その村には、とても厳しい決まりがありました。

「年を取り、働けなくなった人は、山へ連れて行かなければならない。」

という決まりです。

村人たちは悲しく思っていました。

「長い間、家族を支えてくれた人なのに。」

「どうしてそんなことをしなければならないのだろう。」

でも、村の決まりには逆らえませんでした。

ある家に、働き者の若い男と、年老いた母親が暮らしていました。

母親は昔から息子を大切に育ててきました。

小さい頃、病気になった息子を看病したのも母親でした。

お腹が空いた時には、自分の分を分けて食べさせました。

息子が困った時には、いつも優しく励ましてくれました。

そんな母親も、年を取り、歩くことが少しずつ大変になっていました。

ある日、村の人から言われました。

「決まりだから、お母さんを山へ連れて行かなければならない。」

男は胸が苦しくなりました。

「そんなことはできない。」

男は何度も思いました。

しかし、村の決まりを破れば、自分も罰を受けてしまいます。

男は悩み続けました。

そして、とうとう母親を山へ連れて行く日が来ました。

男は母親を背負い、山道を登っていきました。

母親は何も言いません。

ただ、息子の背中に揺られながら、静かに周りを見ていました。

しばらく歩くと、母親は小さな枝を折り始めました。

男は不思議に思いました。

「母さん、何をしているの?」

母親は優しく答えました。

「帰り道が分からなくならないように、目印をつけているのだよ。
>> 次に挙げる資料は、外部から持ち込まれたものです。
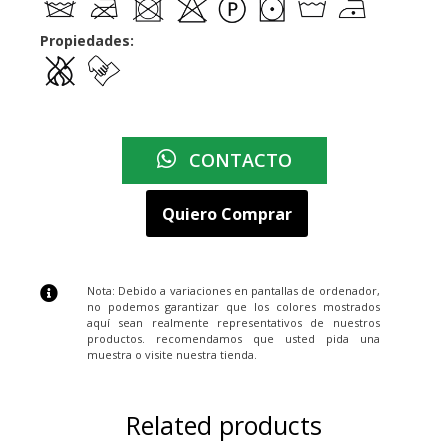
Propiedades:
CONTACTO
Quiero Comprar
Nota: Debido a variaciones en pantallas de ordenador,
no podemos garantizar que los colores mostrados
aquí sean realmente representativos de nuestros
productos. recomendamos que usted pida una
muestra o visite nuestra tienda.
Related products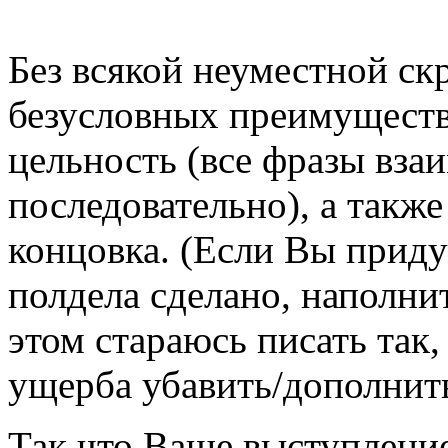
Без всякой неуместной ск
безусловных преимуществ 
цельность (все фразы вза
последовательно), а такж
концовка. (Если Вы приду
полдела сделано, наполни
этом стараюсь писать так,
ущерба убавить/дополнит
Так что Ваше выступление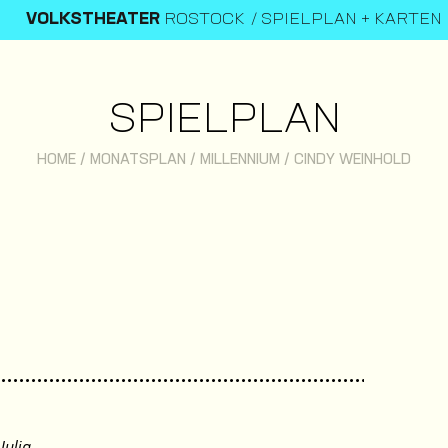
VOLKSTHEATER
ROSTOCK
SPIELPLAN + KARTEN
SPIELPLAN
HOME
/
MONATSPLAN
/
MILLENNIUM
/
CINDY WEINHOLD
Julia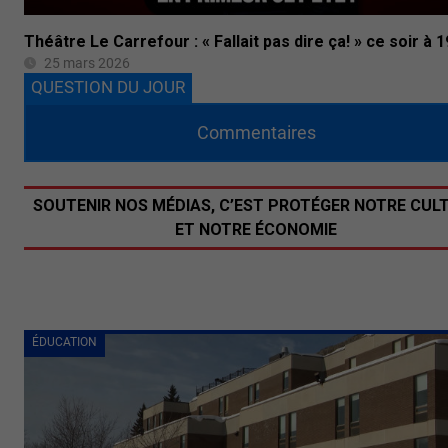
Théâtre Le Carrefour : « Fallait pas dire ça! » ce soir à 
25 mars 2026
QUESTION DU JOUR
Commentaires
SOUTENIR NOS MÉDIAS, C’EST PROTÉGER NOTRE CUL
ET NOTRE ÉCONOMIE
ÉDUCATION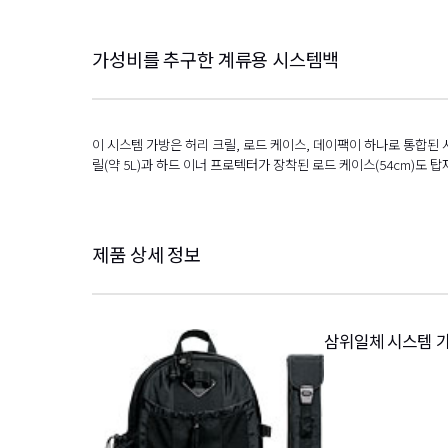
가성비를 추구한 계류용 시스템백
이 시스템 가방은 허리 크릴, 로드 케이스, 데이팩이 하나로 통합된 시
릴(약 5L)과 하드 이너 프로텍터가 장착된 로드 케이스(54cm)도 
제품 상세 정보
삼위일체 시스템 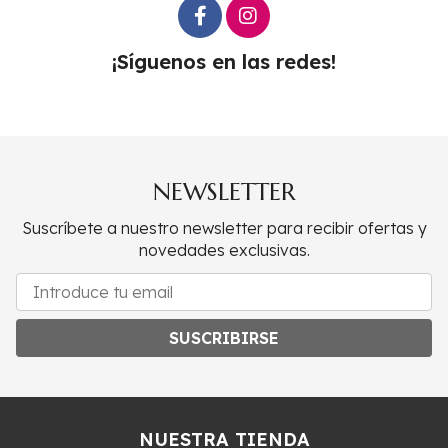
¡Síguenos en las redes!
NEWSLETTER
Suscríbete a nuestro newsletter para recibir ofertas y
novedades exclusivas.
SUSCRIBIRSE
NUESTRA TIENDA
」

男は胸が締めつけられました。

「帰り道?」

「母さんは、もう戻れない場所へ行くというのに……。」

母親は、自分のことよりも息子の心配をしていたのです。

男は涙をこらえきれなくなりました。

「母さん……。」

男はその場に座り込みました。

「ごめんなさい。」

「本当は、母さんを置いていきたくないんです。」

母親は息子の頭を優しくなでました。

「お前が苦しんでいることは分かっていたよ。」

「でも、お前が困らないようにすることが、私の役目なのさ。」

男は母親を抱きしめました。

そして決心しました。

「母さんを置いていくことなんてできない。」

「何があっても、私が守ります。」

男は母親を背負って村へ戻りました。

そして、村の人たちに言いました。

「私は決まりを破りました。」

「でも、年を取った人には、私たちが知らないたくさんの知恵があります。」

「母は、私より長く生きて、たくさんのことを知っています。」

村人たちは黙って聞いていました。

その時、村で大きな問題が起こりました。

村人たちは、どうすればいいのか分かりません。

すると、年老いた母親が言いました。

「昔、同じようなことがあった時は、こうしたものです。」

母親の知恵によって、村の問題は無事に解決しました。

村人たちは気づきました。

「年を取ったから何もできないのではない。」

「長い年月で得た知恵や経験は、村にとって大切な宝物なのだ。」

村の人たちは決まりを見直しました。

そして、年を取った人を大切にする村へ変わっていきました。

男は母親といつまでも仲良く暮らしました。

母親も、家族に囲まれて幸せに過ごしました。

人は誰でも年を重ねます。

だからこそ、お互いを大切にする心が必要なのです。

おしまい。

登場人物

  • 息子
    母親を大切に思いながらも、村の決まりに悩む男性。
  • 母親
    年老いても息子を思いやる、優しく知恵のある女性。
  • 村人たち
    古い決まりの中で暮らしていた人々。

教訓

  • 家族を思いやる気持ちは何より大切。
  • 経験や知恵は、年齢に関係なく価値がある。
  • 目の前の決まりだけでなく、本当に大切なことを考えることが大切。

親子で話したいポイント

  • お母さんやお父さん、おじいちゃんやおばあちゃんが教えてくれることは何かな?
  • 困っている家族がいたらどうする?
  • 優しい気持ちってどんな気持ち?

保育士向け活用ポイント

  • 「家族への感謝」「高齢者への尊敬」を考える教材として活用できます。
  • 敬老の日の読み聞かせや祖父母交流活動にも向いています。
  • 年長児では「昔の人の知恵」「家族のつながり」をテーマにした対話活動へ発展できます。